Congratulations Brother, sorry that I was unable to make it to your degree. The 15th and the end of the month mean INVENTORY in my business. By the time that I made it back in to Grand Prairie, the degree was over...

Again Congratulations, and see you at Lodge!!


----------



## Bro. Stewart P.M. (Sep 18, 2011)

brother Powers said:


> Hello. I am an EA from John Sayles lodge. I am the first of my family (that I know of) to be an A.F. & A.M. I have an awesome coach and am excited about being apart of a brotherhood that teaches morality and selflessness. Unfortunately I have met other brothers from lodges not of TX that say they have experienced racism and only from TX Masons have they experienced it. I have not yet learned due examination but, they have provided lawful information; therefore, I believe them to be brothers. I have rewritten this a hundred times as not to break my obligation, but I'm concerned and am in need of reassurance. My coach is awesome but when I'm around him I can't bring myself to bring up such allegations. please bring from darkness to the light in D and A F.



Brother Powers,

I am so very sorry that you have encountered such horrible feedback. All that I can tell you is that I am a member of the GLoTX which is A.F. & A.M. and I have encountered NOTHING of the sort. In fact, if we were "racist" my Lodge would not have members who were African American, Hispanic, or Filipinono. What you are encountering or "being informed" is way off base.

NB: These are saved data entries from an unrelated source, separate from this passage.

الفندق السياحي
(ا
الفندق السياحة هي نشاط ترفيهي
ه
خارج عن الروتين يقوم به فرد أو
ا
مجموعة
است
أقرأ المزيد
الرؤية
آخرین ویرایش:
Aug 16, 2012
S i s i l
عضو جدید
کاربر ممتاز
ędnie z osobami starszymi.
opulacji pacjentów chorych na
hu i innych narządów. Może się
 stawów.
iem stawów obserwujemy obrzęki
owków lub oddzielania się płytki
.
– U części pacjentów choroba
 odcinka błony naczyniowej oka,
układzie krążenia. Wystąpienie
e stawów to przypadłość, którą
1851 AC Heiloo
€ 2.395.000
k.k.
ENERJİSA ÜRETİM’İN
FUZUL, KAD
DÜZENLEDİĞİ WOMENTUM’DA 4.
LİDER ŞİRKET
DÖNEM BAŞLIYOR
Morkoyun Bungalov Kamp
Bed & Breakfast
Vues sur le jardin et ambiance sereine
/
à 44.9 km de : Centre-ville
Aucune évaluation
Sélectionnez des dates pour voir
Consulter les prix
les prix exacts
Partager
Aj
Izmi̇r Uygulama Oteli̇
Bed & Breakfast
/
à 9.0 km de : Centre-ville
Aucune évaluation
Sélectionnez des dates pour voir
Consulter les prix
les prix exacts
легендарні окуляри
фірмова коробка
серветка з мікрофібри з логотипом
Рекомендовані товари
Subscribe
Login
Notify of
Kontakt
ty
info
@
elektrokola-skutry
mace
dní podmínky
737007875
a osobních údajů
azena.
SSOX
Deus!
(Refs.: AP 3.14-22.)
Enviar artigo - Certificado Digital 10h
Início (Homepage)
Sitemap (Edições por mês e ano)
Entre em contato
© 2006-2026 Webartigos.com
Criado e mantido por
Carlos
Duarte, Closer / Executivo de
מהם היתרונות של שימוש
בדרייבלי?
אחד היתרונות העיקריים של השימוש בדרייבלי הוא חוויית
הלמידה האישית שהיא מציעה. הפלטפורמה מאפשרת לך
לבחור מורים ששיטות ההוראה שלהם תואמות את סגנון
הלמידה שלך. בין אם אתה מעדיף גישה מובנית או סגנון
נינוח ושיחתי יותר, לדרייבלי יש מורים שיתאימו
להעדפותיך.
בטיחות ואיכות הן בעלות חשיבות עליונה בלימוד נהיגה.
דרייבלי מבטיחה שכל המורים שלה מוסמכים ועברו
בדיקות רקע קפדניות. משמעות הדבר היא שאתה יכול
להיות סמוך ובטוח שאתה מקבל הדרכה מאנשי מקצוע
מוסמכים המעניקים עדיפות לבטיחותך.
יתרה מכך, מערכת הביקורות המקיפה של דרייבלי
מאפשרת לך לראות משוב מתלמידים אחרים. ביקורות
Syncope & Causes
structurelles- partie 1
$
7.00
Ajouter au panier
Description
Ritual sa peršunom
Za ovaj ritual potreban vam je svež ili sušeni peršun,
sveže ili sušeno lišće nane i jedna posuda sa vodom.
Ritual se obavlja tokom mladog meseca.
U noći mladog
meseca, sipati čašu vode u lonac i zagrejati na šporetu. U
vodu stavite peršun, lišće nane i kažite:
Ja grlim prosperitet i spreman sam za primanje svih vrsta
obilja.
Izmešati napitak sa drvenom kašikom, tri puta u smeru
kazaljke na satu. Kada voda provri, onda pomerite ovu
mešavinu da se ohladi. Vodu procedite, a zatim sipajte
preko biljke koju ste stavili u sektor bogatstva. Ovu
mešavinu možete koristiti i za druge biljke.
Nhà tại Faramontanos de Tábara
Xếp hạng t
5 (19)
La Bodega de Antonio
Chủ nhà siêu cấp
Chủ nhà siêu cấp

I am so very sorry that you receiving this mis-information.


----------



## Bro. Brad Marrs (Sep 18, 2011)

brother Powers said:
			
		

> Hello. I am an EA from John Sayles lodge. I am the first of my family (that I know of) to be an A.F. & A.M. I have an awesome coach and am excited about being apart of a brotherhood that teaches morality and selflessness. Unfortunately I have met other brothers from lodges not of TX that say they have experienced racism and only from TX Masons have they experienced it. I have not yet learned due examination but, they have provided lawful information; therefore, I believe them to be brothers. I have rewritten this a hundred times as not to break my obligation, but I'm concerned and am in need of reassurance. My coach is awesome but when I'm around him I can't bring myself to bring up such allegations. please bring from darkness to the light in D and A F.



It is unfortunate that you experienced this. This is not acceptable behavior for any man, but more especially a Mason. Talk to your instructor, and other learned brethren if something comes up. Racism has no place in Masonry, period.


----------



## Brent Heilman (Sep 19, 2011)

brother Powers said:


> Hello. I am an EA from John Sayles lodge. I am the first of my family (that I know of) to be an A.F. & A.M. I have an awesome coach and am excited about being apart of a brotherhood that teaches morality and selflessness. Unfortunately I have met other brothers from lodges not of TX that say they have experienced racism and only from TX Masons have they experienced it. I have not yet learned due examination but, they have provided lawful information; therefore, I believe them to be brothers. I have rewritten this a hundred times as not to break my obligation, but I'm concerned and am in need of reassurance. My coach is awesome but when I'm around him I can't bring myself to bring up such allegations. please bring from darkness to the light in D and A F.



I will echo what some of the other Brothers posted on here. Racism is not Masonic behavior. While racism, sadly, may still be a part of our lives I can honestly say that in my Lodge it is simply *not *there. Racism is something that should not be tolerated on any level and I feel that Masonry in general does a great job to rid itself of that tag. My Lodge has Brothers of every race and one thing we are not is racist. Granted I am speaking as an Oklahoman, but I can assure you that the Brothers from Texas here are not that way. I also believe that the best of what Texas Masonry has to offer is represented by the Brothers here on this forum and website. If there is truth to the rumor you have been told then something should be done about it because I can assure you the Texans here would not stand for it.


----------